This patch optimizes vector extracts where the vector is pointed to by an
address with an offset larger than 16-bits to fold the add into the final
address.
I.e.
#include <altivec.h>
double get (vector double *p, unsigned int h)
{
return vec_extract (p[50000], 1);
}
I have bootstraped this patch on a little endian power8 system and ran make
check with no regressions. Can I check this patch in?
2019-12-10 Michael Meissner <[email protected]>
* config/rs6000/rs6000.c (rs6000_adjust_vec_address): Add support
for the offset being 34-bits when -mcpu=future is used.
Index: gcc/config/rs6000/rs6000.c
===================================================================
--- gcc/config/rs6000/rs6000.c (revision 279199)
+++ gcc/config/rs6000/rs6000.c (working copy)
@@ -6766,9 +6766,17 @@ rs6000_adjust_vec_address (rtx scalar_re
HOST_WIDE_INT offset = INTVAL (op1) + INTVAL (element_offset);
rtx offset_rtx = GEN_INT (offset);
- if (IN_RANGE (offset, -32768, 32767)
+ /* 16-bit offset. */
+ if (SIGNED_16BIT_OFFSET_P (offset)
&& (scalar_size < 8 || (offset & 0x3) == 0))
new_addr = gen_rtx_PLUS (Pmode, op0, offset_rtx);
+
+ /* 34-bit offset if we have prefixed addresses. */
+ else if (TARGET_PREFIXED_ADDR && SIGNED_34BIT_OFFSET_P (offset))

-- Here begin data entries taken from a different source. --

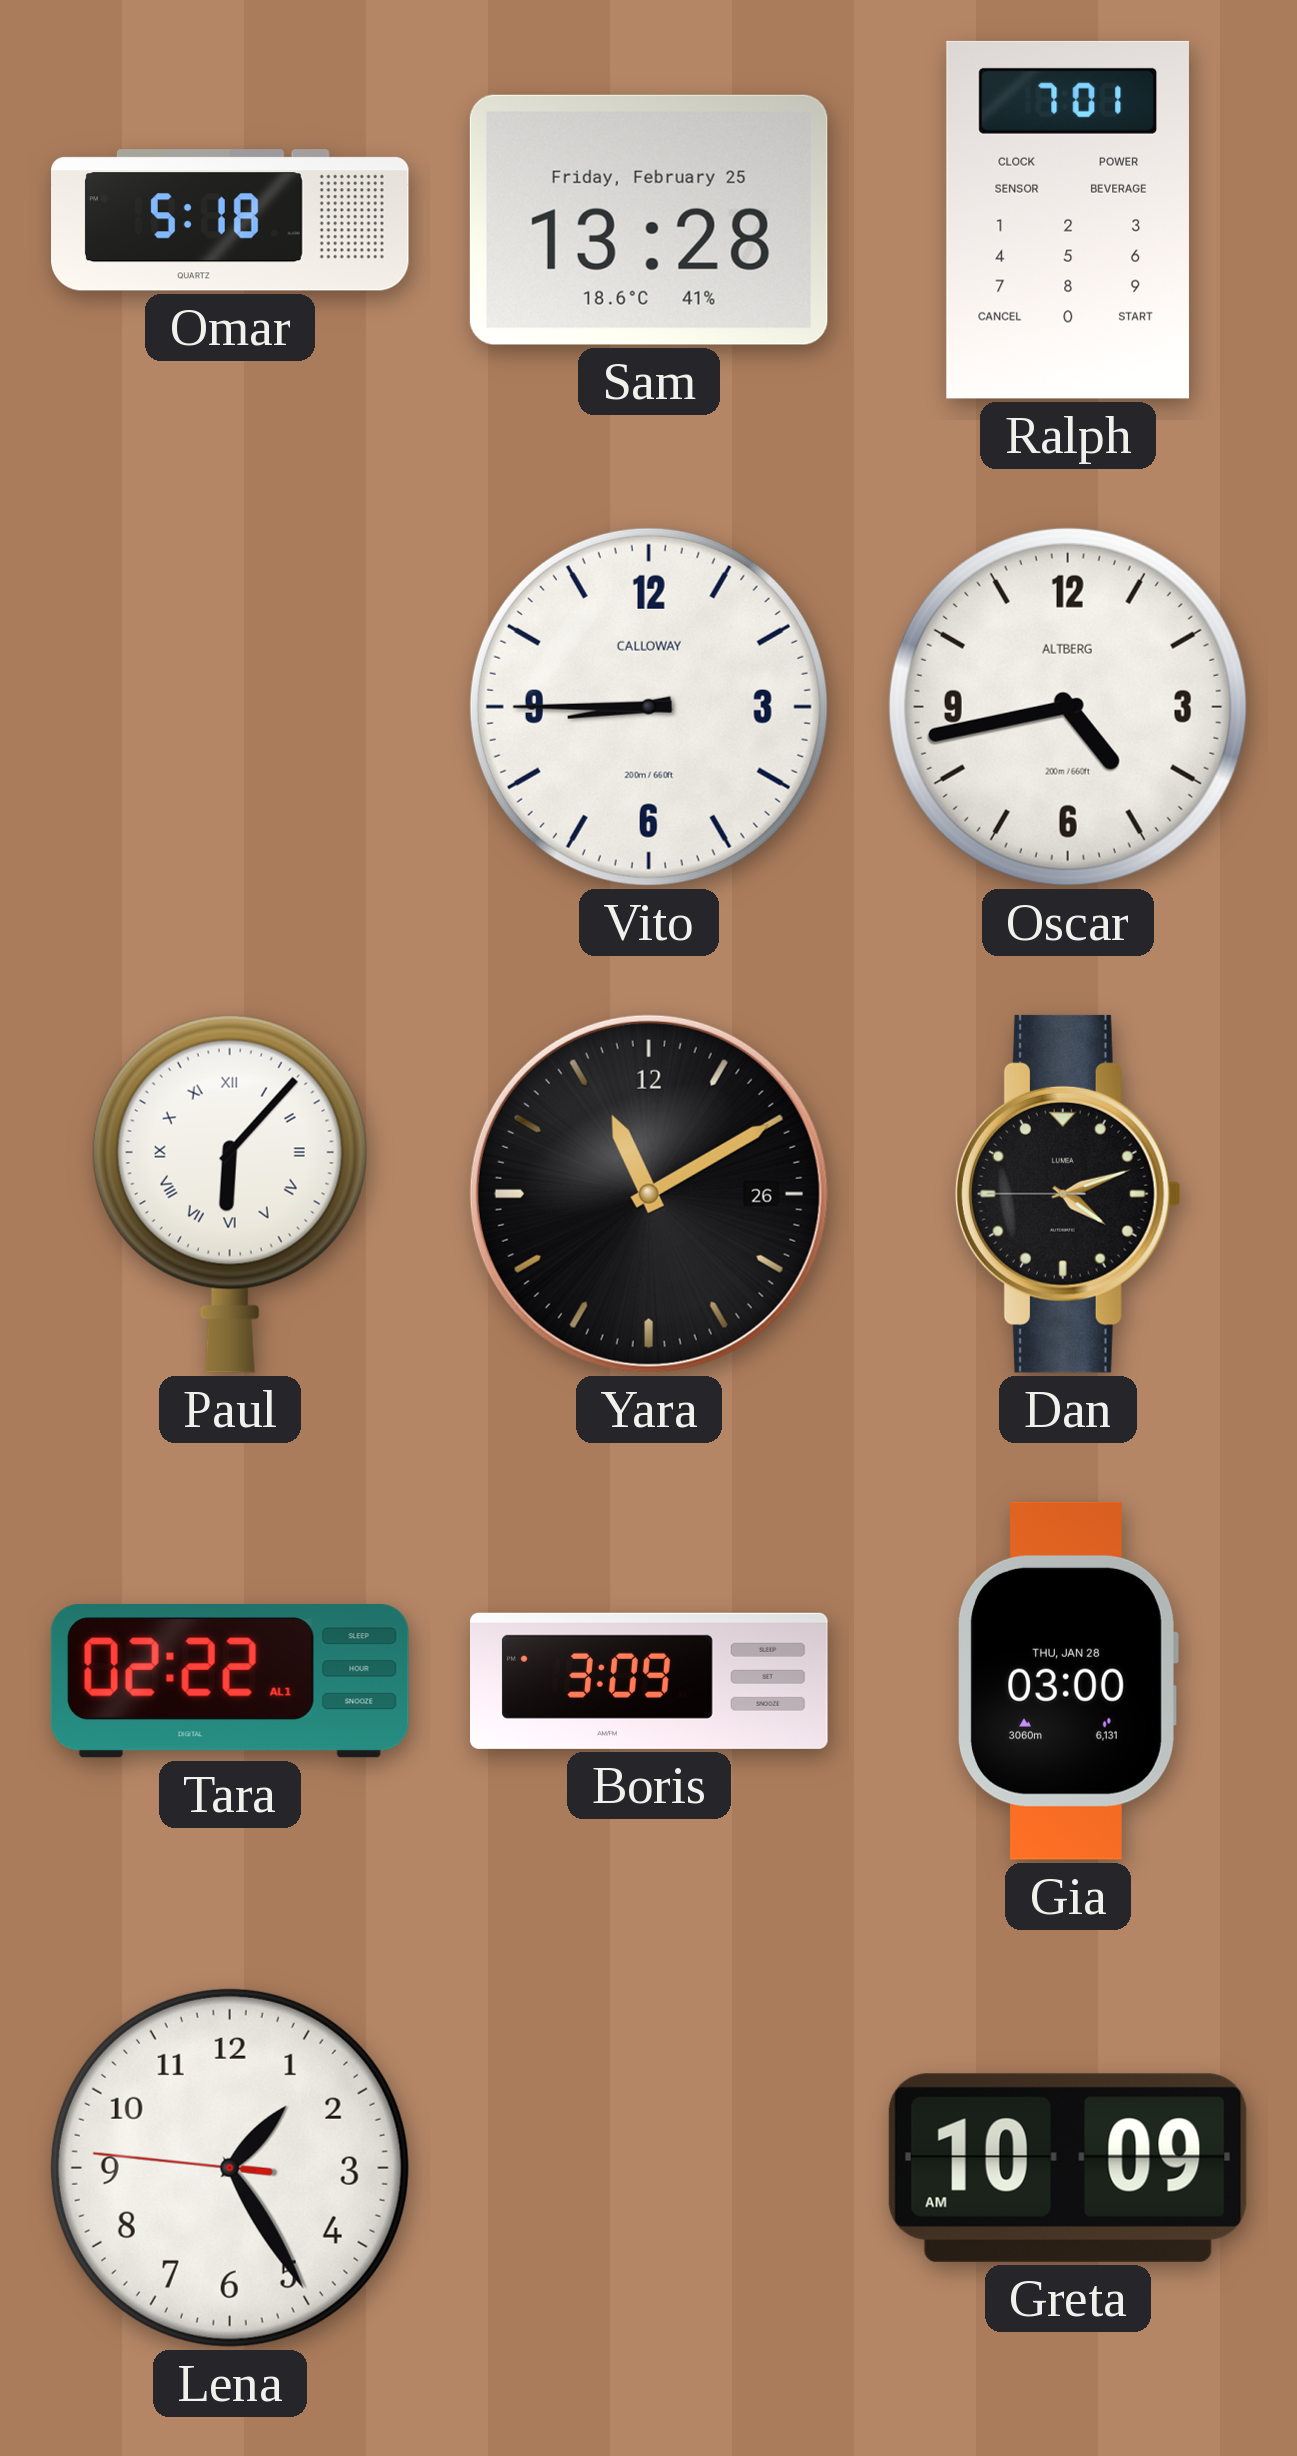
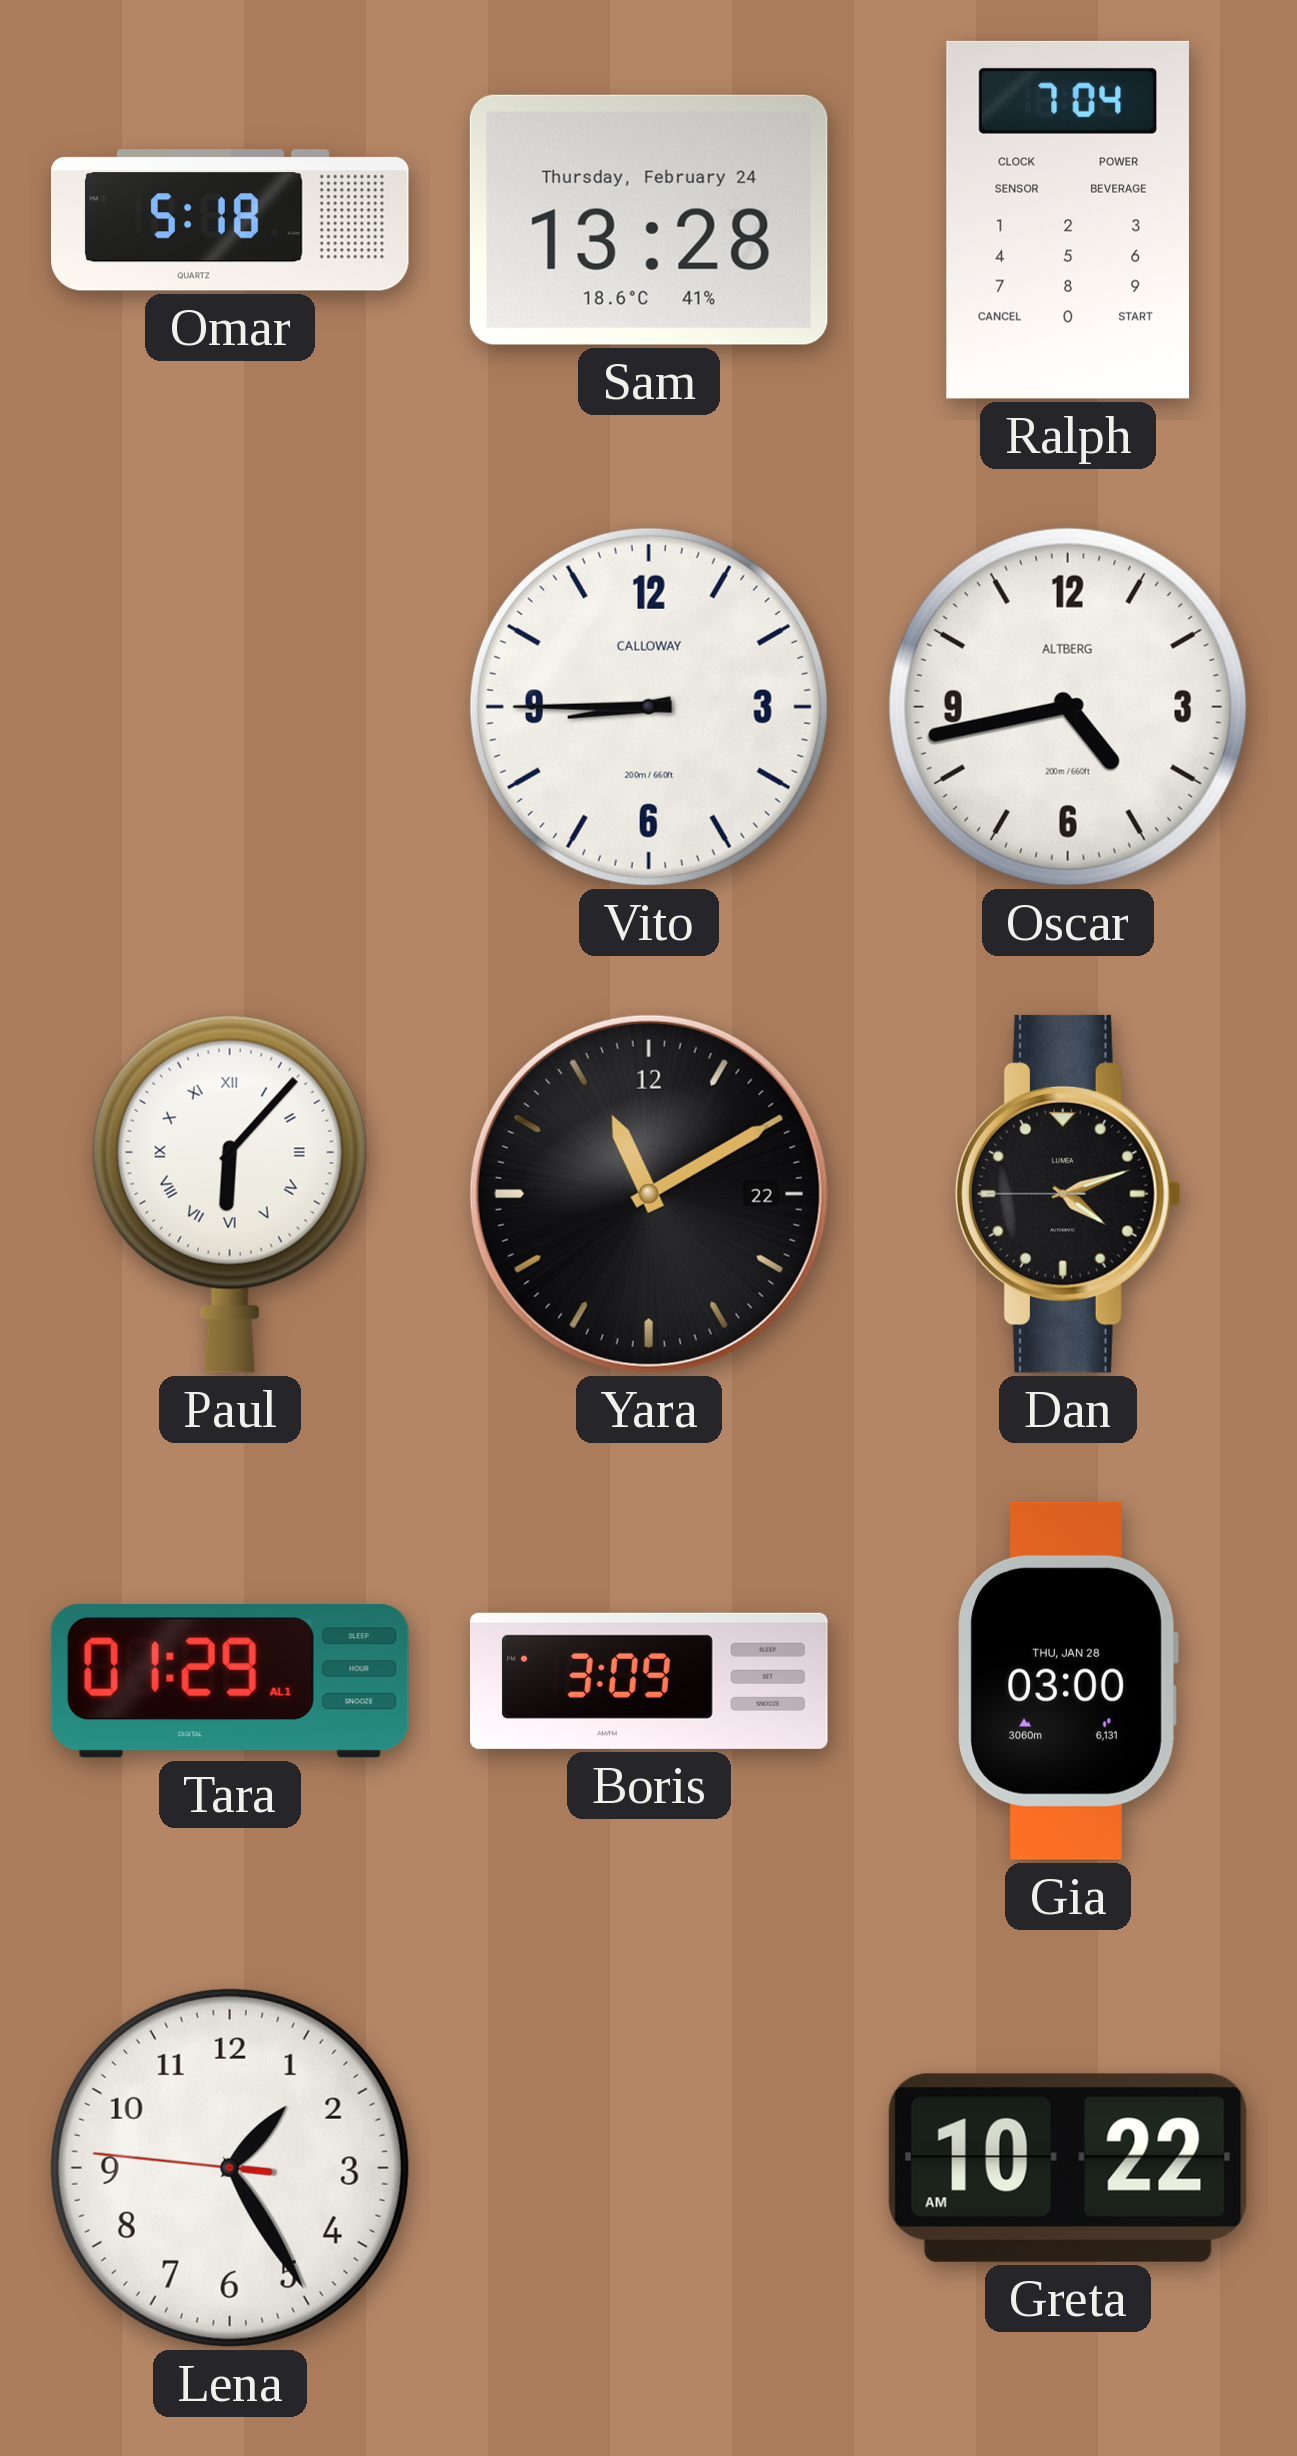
Sam date: Friday, February 25 -> Thursday, February 24
Ralph: 7:01 -> 7:04
Yara date: 26 -> 22
Tara: 02:22 -> 01:29
Greta: 10:09 -> 10:22
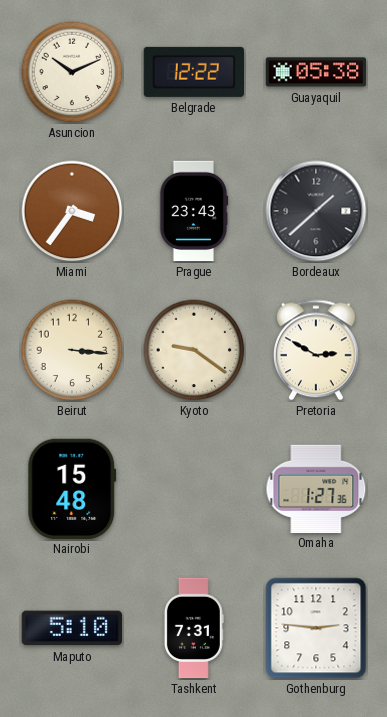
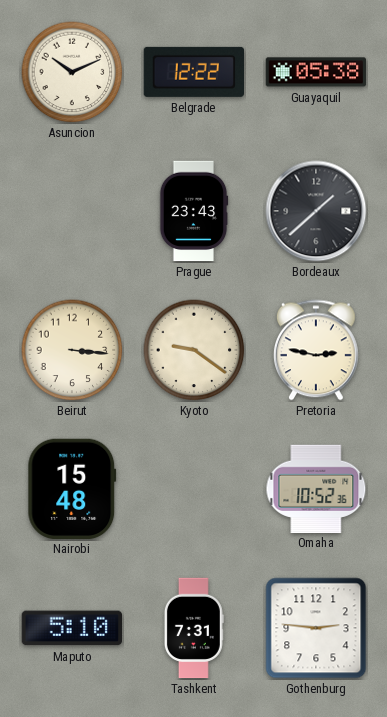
Miami: 3:36 -> none
Pretoria: 2:50 -> 2:47
Omaha: 1:27 -> 10:52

+ new_addr = gen_rtx_PLUS (Pmode, op0, offset_rtx);
+
+ /* Offset overflowed, move offset to the temporary (which will likely
+ be split), and do X-FORM addressing. */
else
{
emit_move_insn (base_tmp, offset_rtx);
@@ -6799,6 +6807,12 @@ rs6000_adjust_vec_address (rtx scalar_re
emit_insn (insn);
}
+ /* Make sure we don't overwrite the temporary if the element being
+ extracted is variable, and we've put the offset into base_tmp
+ previously. */
+ else if (rtx_equal_p (base_tmp, element_offset))
+ emit_insn (gen_add2_insn (base_tmp, op1));
+
else
{
emit_move_insn (base_tmp, op1);
--
Michael Meissner, IBM
IBM, M/S 2506R, 550 King Street, Littleton, MA 01460-6245, USA
email: [email protected], phone: +1 (978) 899-4797